No one knows the value of having varied literary interests more than Mychal Denzel Smith. The author has penned two nonfiction novels about race in America — the first, Invisible Man, Got the Whole World Watching, offers a raw account of what it means to be a young Black man in this country — and when asked to discuss the most important books of his reading past, he offers everything from Ernie's Big Mess (yes, Ernie of Sesame Street fame) to Andrew Carnegie Medal winner Kiese Laymon.

Smith's new book, Stakes Is High: Life After the American Dream, which is named after a 1994 De La Soul single, examines the liberal reaction (one of shock and dismay) to the 2016 election results and calls on Americans to reckon with our truth. Here, he offers an insight into his pop culture inspirations — the books, TV shows, and songs that have helped shape him into the writer he is today. Oh, and a little bit about why Avengers movies are the perfect distraction.

My favorite book as a child

The Westing Game, by Ellen Raskin. I first read it in fourth or fifth grade because we had a reading program where you accumulated points based on the books you read, and higher-grade-level books were worth more points. I read dozens of books in pursuit of a prize I now can't remember, but this is only one that stuck with me. It's here I realized how much I like a good mystery, but in subsequent readings over the years (I still return to it) I see it as a critique of the American dream. It defined a lot of my later interests.

The book that made me fall in love with reading

I was a fairly early reader. The way she tells it, I made my mom teach me when I was 3. I wanted to do everything early, to keep up with my older cousins. So I can't really remember not being a reader or not loving reading.
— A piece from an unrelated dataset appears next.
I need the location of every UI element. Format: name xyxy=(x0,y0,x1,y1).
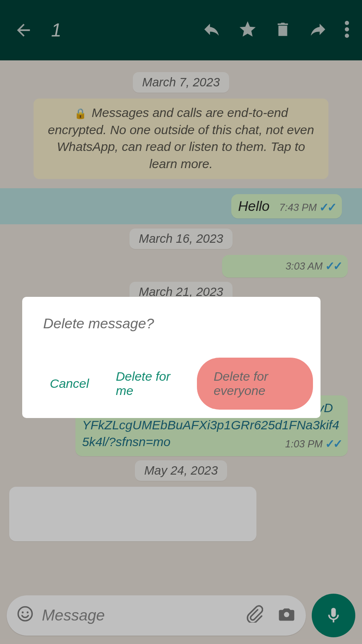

One I returned to quite often in those days was Ernie's Big Mess, where Bert and Ernie have a breakup because Ernie is so messy and Bert can't stand it anymore so he kicks him out. Ernie tries to live with several other residents of Sesame Street, but nothing works. Meanwhile, Bert realizes how much he misses Ernie and goes looking for him. They come back together in the end, and it's a pretty great love story.

The book that made me want to become a writer

I don't know that there's a book that made me want to become a writer as much as a realization that writing is where I could express myself uninterrupted. I was smaller than most kids and got branded shy early on (which I don't think was totally accurate), which meant I was ignored or talked over quite a bit. The draw of writing was that no one had that power over me on the page. Later it was all about ideas, the fight to make them as clear as possible, to make radical politics the most sensible and appealing. All that said, a book that has made me go, "I want to be able to write like this," is Jesmyn Ward's Men We Reaped. Really, all of Jesmyn Ward's work, but that book in particular is a gem I can only dream of approaching.

A book, movie, or TV show I've watched over and over

I watch so much TV. The show I've watched most is probably Daria. It's my favorite show of all time. When asked, I'll usually throw in The Wire and Mad Men, which are definitely up there, but that's just so people will trust that I have absorbed the canon. The real answer is Daria. I may watch the whole series, in full, two to three times a year, plus pull up random episodes I'm thinking of when the mood strikes. I'm going to pitch an essay about Daria now.

A classic book or movie I've pretended to have read/seen

I don't have the energy to pretend I've read/seen something I haven't. What I will do if I'm feeling sheepish about not having read/seen a particular thing that seems to have escaped only me is nod and smile and make the other person feel good for bringing it up.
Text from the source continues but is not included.